What Are the Big Questions About AI?News
December 5, 2019
What Are the Big Questions About AI?
A quick Google Image Search of “artificial intelligence” looks a bit like a science fiction film. Brains of glowing circuitry, humanoid robots shaking hands with humans, and other mashups of human-computer imagery pose the question: Are the robots taking over? We interact with Artificial Intelligence daily — music, movie, and TV recommendations on our streaming services, Smart Replies in our email correspondence, and voice assistants like Siri and Alexa. In addition to augmentations to daily life, big moves are being made in the field of AI that will eventually change the way we work, travel, and do just about anything else.
AI was identified as an emerging topical trend in the Storyblocks 2020 Trends Guide, experiencing a 40% demand growth this past year. The media coverage surrounding AI is picking up as the number of questions we have grows.
What is AI?
To understand the current state and future potential of AI, it’s helpful to understand the terms used in the conversation.
Artificial Intelligence is an umbrella term that refers to the simulation of human intelligence using a computer. This covers many methods and subcategories, ranging in complexity. AI, in its simplest form, is a computer program containing a series of if-then statements that work their way through a decision tree. Such as healthcare software that suggests a diagnosis based on inputted symptoms and qualifiers. Searches for “artificial intelligence” stock media increased by 77% in 2019.

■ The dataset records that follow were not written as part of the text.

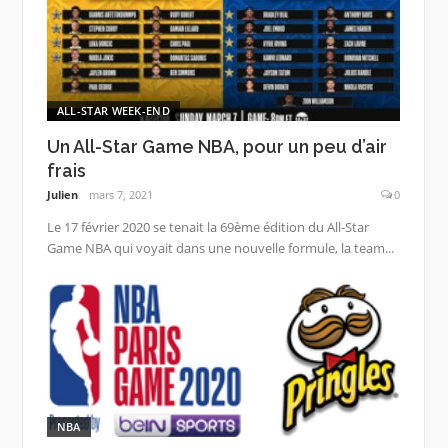
ALL-STAR WEEK-END
Un All-Star Game NBA, pour un peu d’air
frais
Julien
mars 7, 2021
0
Le 17 février 2020 se tenait la 69ème édition du All-Star
Game NBA qui voyait dans une nouvelle formule, la team...
NBA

Most of the conversation around AI right now is referring to Machine Learning. Machine learning is a subset of AI that involves dynamic software that learns and changes as it is exposed to more data. All machine learning is AI, but all AI is not machine learning. Searches for “machine learning” stock media experienced an even more significant increase in 2019 — 82%.
Deep Learning is an advanced subset of Machine Learning, where neural networks inspired by the human brain are used to yield more accurate results. Deep Learning algorithms are used for vast quantities of data, for example, in AI software used to detect cancer.

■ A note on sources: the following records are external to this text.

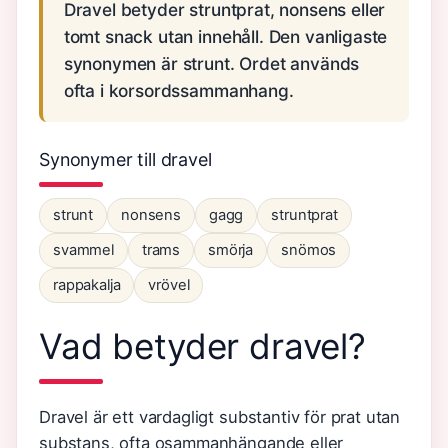
Dravel betyder struntprat, nonsens eller
tomt snack utan innehåll. Den vanligaste
synonymen är strunt. Ordet används
ofta i korsordssammanhang.
Synonymer till dravel
strunt
nonsens
gagg
struntprat
svammel
trams
smörja
snömos
rappakalja
vrövel
Vad betyder dravel?
Dravel är ett vardagligt substantiv för prat utan
substans, ofta osammanhängande eller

Can AI replace humans at work?
The future of AI and work will continue to be a huge conversation in 2020. AI creates efficiencies in every industry. Even seemingly immune industries like design are affected. For example, AI can auto-generate a background in Photoshop, and auto-coloring AI tools can speed up the process of coloring individual frames when animating. Cases like this are found everywhere; AI can make a worker more efficient by handling tedious tasks no one wants to do anyway.

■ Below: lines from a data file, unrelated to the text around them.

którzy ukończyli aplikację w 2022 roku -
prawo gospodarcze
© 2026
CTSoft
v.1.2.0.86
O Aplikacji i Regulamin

Whether a job can be replaced entirely depends on how routine it is. Many manufacturing, clerical, or roles that are otherwise predictable and repetitive could be at risk. AI will also help create new jobs in technology, and many workers will need to learn new skills. Where the job loss and creation will net out is not entirely clear, but one thing for certain is that the workforce can count on growing pains.
How far are we from Artificial General Intelligence?
Long a theme in cinema and pop culture, movies, and shows like Blade Runner, Battlestar Galactica, and Her depict AI robots as humanlike. Creating software equivalent to human intelligence is called Artificial General Intelligence. While computers can solve a lot of complex problems better than humans, they cannot explain their reasoning or engage in “soft skills” like compassion. Another issue with software is that it can typically only do one task very well; it cannot translate its skills to another job. And while theoretically possible, programming Artificial General Intelligence requires enormous quantities of data for the software to learn from. Computers cannot learn by reading a book, for example.
Though we likely won’t experience a robot takeover in our lifetime, one thing for sure is through 2020 and beyond, Artificial Intelligence will become further integrated into our personal and professional lives, and we’re at the point where people want to know exactly how that will happen. Another thing we can expect is for AI to be increasingly normalized. It will be particularly interesting to follow how AI and Machine Learning are depicted visually. We think the articles we read will no longer feature images like cyborgs, because AI will seem less futuristic and more like life. It’s operating under the surface, which leaves a lot of room for creative interpretation.